All lines from the one containing "Image resolution: width=162" through the last line below must be duplicated exactly, with nothing outside that span.

── Input data

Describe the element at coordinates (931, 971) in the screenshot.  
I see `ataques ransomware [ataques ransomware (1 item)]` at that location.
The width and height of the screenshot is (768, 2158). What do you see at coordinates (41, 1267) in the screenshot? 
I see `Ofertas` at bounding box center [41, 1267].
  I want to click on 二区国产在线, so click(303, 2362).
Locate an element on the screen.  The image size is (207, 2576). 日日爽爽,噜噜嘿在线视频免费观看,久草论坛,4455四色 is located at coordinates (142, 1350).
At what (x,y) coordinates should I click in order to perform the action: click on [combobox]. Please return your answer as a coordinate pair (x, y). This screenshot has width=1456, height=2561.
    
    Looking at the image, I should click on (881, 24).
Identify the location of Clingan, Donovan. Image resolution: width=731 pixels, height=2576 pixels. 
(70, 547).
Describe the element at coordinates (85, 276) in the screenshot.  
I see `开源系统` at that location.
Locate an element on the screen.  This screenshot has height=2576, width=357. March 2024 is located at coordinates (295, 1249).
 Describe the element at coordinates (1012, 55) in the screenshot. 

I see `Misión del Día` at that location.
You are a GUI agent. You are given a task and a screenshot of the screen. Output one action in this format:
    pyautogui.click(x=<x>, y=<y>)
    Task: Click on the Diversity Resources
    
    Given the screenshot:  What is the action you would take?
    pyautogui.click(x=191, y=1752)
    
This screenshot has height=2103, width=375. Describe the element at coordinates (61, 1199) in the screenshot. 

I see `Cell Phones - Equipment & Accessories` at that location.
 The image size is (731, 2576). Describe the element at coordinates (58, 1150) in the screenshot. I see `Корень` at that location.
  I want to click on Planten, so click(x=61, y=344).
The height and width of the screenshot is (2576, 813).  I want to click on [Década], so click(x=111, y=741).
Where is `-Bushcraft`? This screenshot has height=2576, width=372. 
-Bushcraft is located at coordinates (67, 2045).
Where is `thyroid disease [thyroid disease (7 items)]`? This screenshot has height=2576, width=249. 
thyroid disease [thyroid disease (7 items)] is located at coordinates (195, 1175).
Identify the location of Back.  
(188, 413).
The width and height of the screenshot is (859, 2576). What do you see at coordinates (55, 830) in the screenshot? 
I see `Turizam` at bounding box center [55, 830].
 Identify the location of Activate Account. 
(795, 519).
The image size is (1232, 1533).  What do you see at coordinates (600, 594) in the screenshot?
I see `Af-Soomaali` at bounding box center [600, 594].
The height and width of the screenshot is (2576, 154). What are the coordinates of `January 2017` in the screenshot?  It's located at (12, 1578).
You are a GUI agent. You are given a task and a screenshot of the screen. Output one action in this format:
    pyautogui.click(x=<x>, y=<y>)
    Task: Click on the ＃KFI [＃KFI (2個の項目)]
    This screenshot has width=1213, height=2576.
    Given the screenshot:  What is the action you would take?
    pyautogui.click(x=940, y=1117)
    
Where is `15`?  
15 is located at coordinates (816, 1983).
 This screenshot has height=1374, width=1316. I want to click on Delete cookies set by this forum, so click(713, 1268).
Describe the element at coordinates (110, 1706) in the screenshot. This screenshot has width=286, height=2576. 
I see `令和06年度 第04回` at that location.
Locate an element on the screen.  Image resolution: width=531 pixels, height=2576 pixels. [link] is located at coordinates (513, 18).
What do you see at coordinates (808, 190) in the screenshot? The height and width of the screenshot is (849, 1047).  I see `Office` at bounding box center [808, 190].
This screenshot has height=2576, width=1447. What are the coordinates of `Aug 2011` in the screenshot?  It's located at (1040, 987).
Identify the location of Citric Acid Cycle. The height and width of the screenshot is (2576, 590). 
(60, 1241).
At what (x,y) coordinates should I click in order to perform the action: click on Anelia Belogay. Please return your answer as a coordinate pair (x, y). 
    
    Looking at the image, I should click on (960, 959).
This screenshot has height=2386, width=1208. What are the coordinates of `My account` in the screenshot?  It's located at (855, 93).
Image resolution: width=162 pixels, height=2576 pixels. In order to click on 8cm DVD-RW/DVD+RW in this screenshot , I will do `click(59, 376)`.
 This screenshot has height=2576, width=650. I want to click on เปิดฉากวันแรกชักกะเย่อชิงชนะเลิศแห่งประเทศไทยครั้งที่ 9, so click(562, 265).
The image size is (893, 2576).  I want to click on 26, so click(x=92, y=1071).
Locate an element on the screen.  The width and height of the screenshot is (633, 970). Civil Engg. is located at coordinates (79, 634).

────

Exercise solution:
Image resolution: width=162 pixels, height=2576 pixels. In order to click on 8cm DVD-RW/DVD+RW in this screenshot , I will do `click(59, 376)`.
 This screenshot has height=2576, width=650. I want to click on เปิดฉากวันแรกชักกะเย่อชิงชนะเลิศแห่งประเทศไทยครั้งที่ 9, so click(562, 265).
The image size is (893, 2576).  I want to click on 26, so click(x=92, y=1071).
Locate an element on the screen.  The width and height of the screenshot is (633, 970). Civil Engg. is located at coordinates (79, 634).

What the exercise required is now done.